This paper investigates the decidability of equivalence for E-pattern languages under length constraints. It addresses three core problems: (1) equivalence of erasing patterns, (2) terminal-free inclusion, and (3) non-erasing equivalence under combined regular and length constraints. Using constructions of systems of linear Diophantine inequalities, Turing machine reductions, and formal language-theoretic analysis, the authors establish—for the first time—that length constraints alone render classical erasing pattern equivalence undecidable. All three problems are rigorously proven undecidable. This resolves a long-standing open problem in the field concerning negative decidability boundaries. The work provides a unified characterization of the critical threshold at which constraint strength triggers undecidability, thereby establishing foundational limits on the logical expressiveness and computational tractability of pattern languages.

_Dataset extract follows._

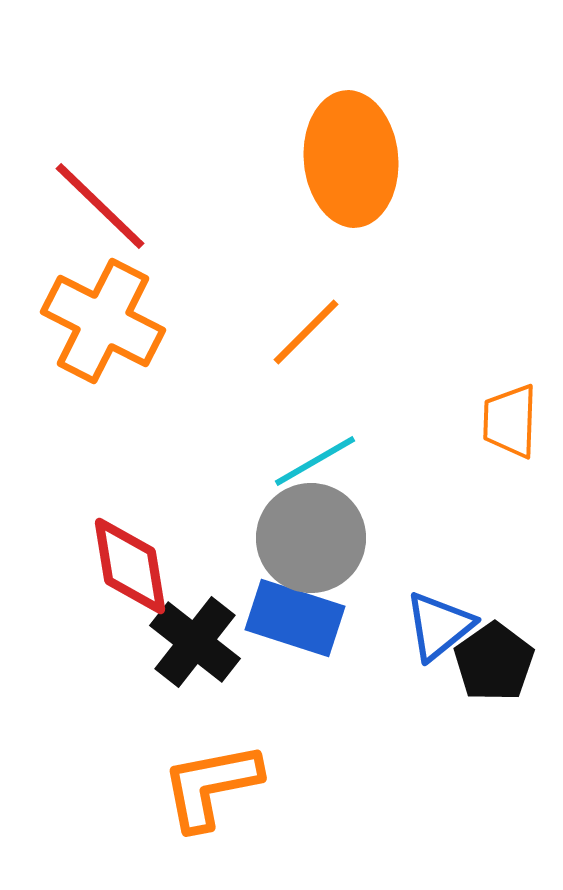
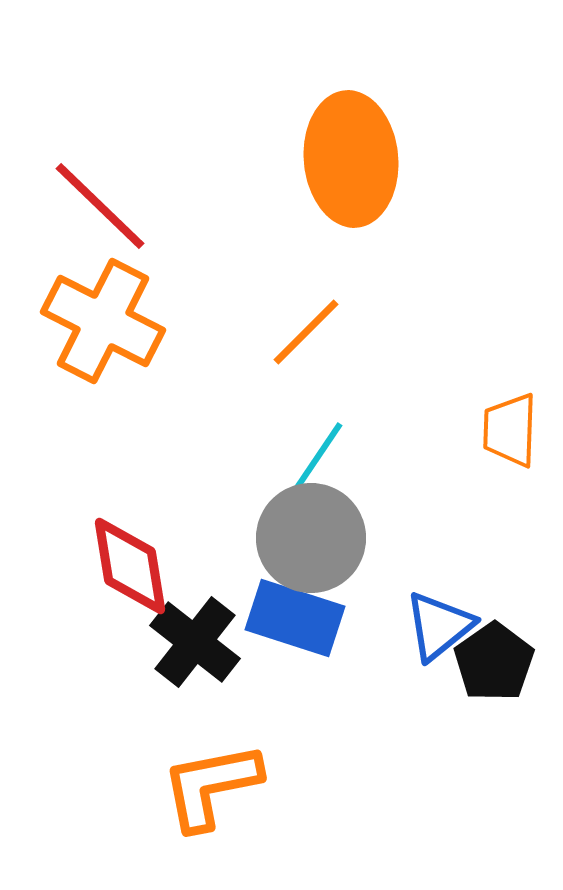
orange trapezoid: moved 9 px down
cyan line: rotated 26 degrees counterclockwise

Patterns are words with terminals and variables. The language of a pattern is the set of words obtained by uniformly substituting all variables with words that contain only terminals. Length constraints restrict valid substitutions of variables by associating the variables of a pattern with a system (or disjunction of systems) of linear diophantine inequalities. Pattern languages with length constraints contain only words in which all variables are substituted to words with lengths that fulfill such a given set of length constraints. We consider membership, inclusion, and equivalence problems for erasing and non-erasing pattern languages with length constraints. Our main result shows that the erasing equivalence problem - one of the most prominent open problems in the realm of patterns - becomes undecidable if length constraints are allowed in addition to variable equality. Additionally, it is shown that the terminal-free inclusion problem, a prominent problem which has been shown to be undecidable in the binary case for patterns without any constraints, is also generally undecidable for all larger alphabets in this setting. Finally, we also show that considering regular constraints, i.e., associating variables also with regular languages as additional restrictions together with length constraints for valid substitutions, results in undecidability of the non-erasing equivalence problem. This sets a first upper bound on constraints to obtain undecidability in this case, as this problem is trivially decidable in the case of no constraints and as it has unknown decidability if only regular- or only length-constraints are considered.